Esperava-se a maior audiência de sempre para um debate presidencial. Durante dias, a imprensa antecipou e especulou, comparando a experiência política de Clinton e o sentido do espectáculo de Trump. Como previsto, Trump ameaçou a China e Clinton ameaçou os ricos, Clinton acusou Trump de ser amigo de Putin e Trump acusou Clinton de esconder e-mails. Muitos comentadores lamentam que não seja possível perderem os dois. Mas talvez seja.

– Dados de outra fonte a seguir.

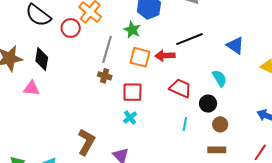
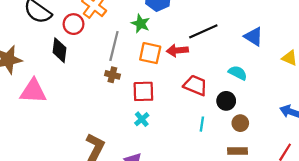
black diamond: (42, 59) -> (60, 50), moved
cyan semicircle: (220, 78) -> (238, 73), turned -30
pink triangle: (32, 88) -> (33, 91), size x1.5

O ponto mais relevante destas eleições é este: ambas as candidaturas, de maneira diferente, traduzem o divórcio entre as elites partidárias e os seus eleitorados. Trump foi imposto pelos eleitores à elite do partido, enquanto Clinton foi imposta pela elite do partido aos eleitores. Na liderança republicana, ninguém esperava Trump, que aliás só deixou de ser um Democrata em 2009. A escolha era Jeb Bush, irmão do presidente George W. Bush. Mas debate após debate, primária a seguir a primária, Trump surpreendeu, persistiu e acabou por ganhar. Significativamente, os Bush recusaram-se até agora a juntar-se à sua campanha. Do outro lado, a elite democrata estava com Clinton. Foi necessário um neófito, Bernie Sanders, que aderiu ao partido apenas em 2015, para haver alternativa. Os eleitores mostraram-lhe logo um entusiasmo que Clinton nunca lhes mereceu, forçando a máquina do partido a todos os truques para favorecer a candidata. Quantos democratas não votarão, ou votarão sem qualquer ânimo?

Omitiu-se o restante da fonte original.